Konkret möchte sich die Clearingstelle EEG u.a. damit befassen, ob eine Umlagebefreiung nach § 61 Absatz 2 Nummer 3 EEG 2014 aufgrund einer vollständigen Eigenversorgung mit Strom aus Erneuerbaren Energien auch dann noch erfolgt, wenn ergänzend „Ökostrom“ über das Netz der allgemeinen Versorgung bezogen wird. Weiterhin wird die Clearingstelle EEG umfassend zur Auslegung des § 61 Absatz 2 Nummer 4 EEG 2014, der Ausnahmeregelungen für Kleinanlagen mit einer installierten Leistung von maximal 10 kWp, Stellung nehmen, insbesondere dazu, unter welchen Voraussetzungen mehrere PV-Anlagen als eine Gesamtanlage gelten und wie zu verfahren ist, wenn die 10 kWp-Grenze erst durch den Zubau neuer PV-Module zu einer vor dem 1. August 2014 in Betrieb genommenen Bestandsanlage überschritten wird. Daneben wird die Clearingstelle EEG den Fragen nachgehen, unter welchen Voraussetzungen auch bei Anlagen mit einer installierten Leistung von maximal 10 kWp eine messtechnische Erfassung des Eigenverbrauchs erforderlich ist. Zuletzt wird die Clearingstelle EEG im Hinblick auf die on § 61 Absatz 7 EEG 2014 verlangte Zeitgleichheit von Erzeugung und Verbrauch dazu Stellung nehmen, ob dies die Verwendung von registrierenden Leistungsmessungen erforderlich macht (RLM) und ob dies einer Umlagebefreiung beim Einsatz von Speichersystemen entgegensteht.

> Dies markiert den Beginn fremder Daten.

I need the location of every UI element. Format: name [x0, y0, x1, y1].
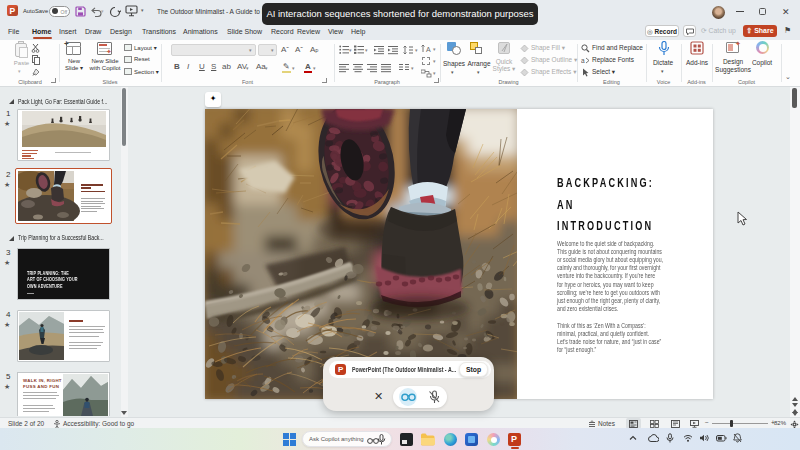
svg-text:a: a	[581, 57, 585, 64]
svg-text:A: A	[426, 46, 431, 53]
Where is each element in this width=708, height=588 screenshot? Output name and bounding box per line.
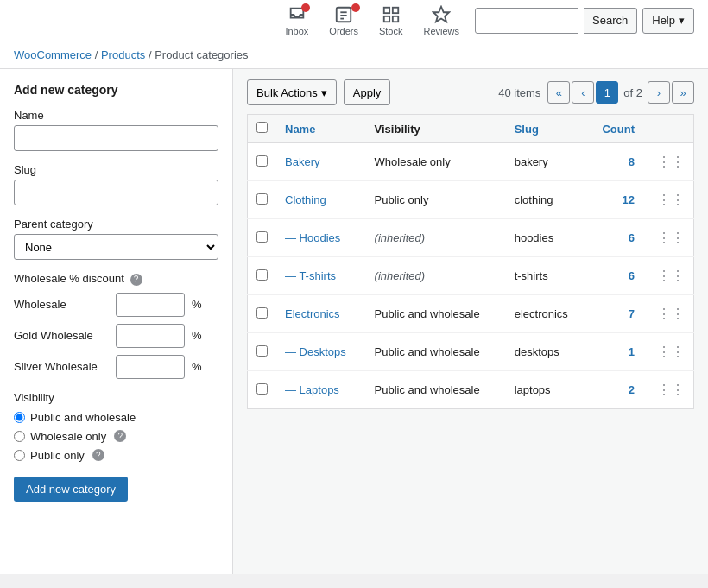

Hintergrund der Begrenzung der Verfahrensfragen

Dass die Clearingstelle EEG sich in dem Empfehlungsverfahren auf die dargestellten wenigen Einzelfragen beschränkt, hat den Hintergrund, dass ihre Zuständigkeit grundsätzlich auf Erneuerbare-Energien-Anlagen beschränkt ist, die Thematik der Eigenversorgung aber auch fossile Anlagen betrifft und somit auch in den Zuständigkeitsbereich der Bundesnetzagentur fällt. Diese hat auch bereits angekündigt, einen Leitfaden zur Anwendung und Auslegung des § 61 EEG 2014 zu veröffentlichen, in dem alle wesentlichen Fragen im Zusammenhang mit der Eigenversorgung abgehandelt werden sollen.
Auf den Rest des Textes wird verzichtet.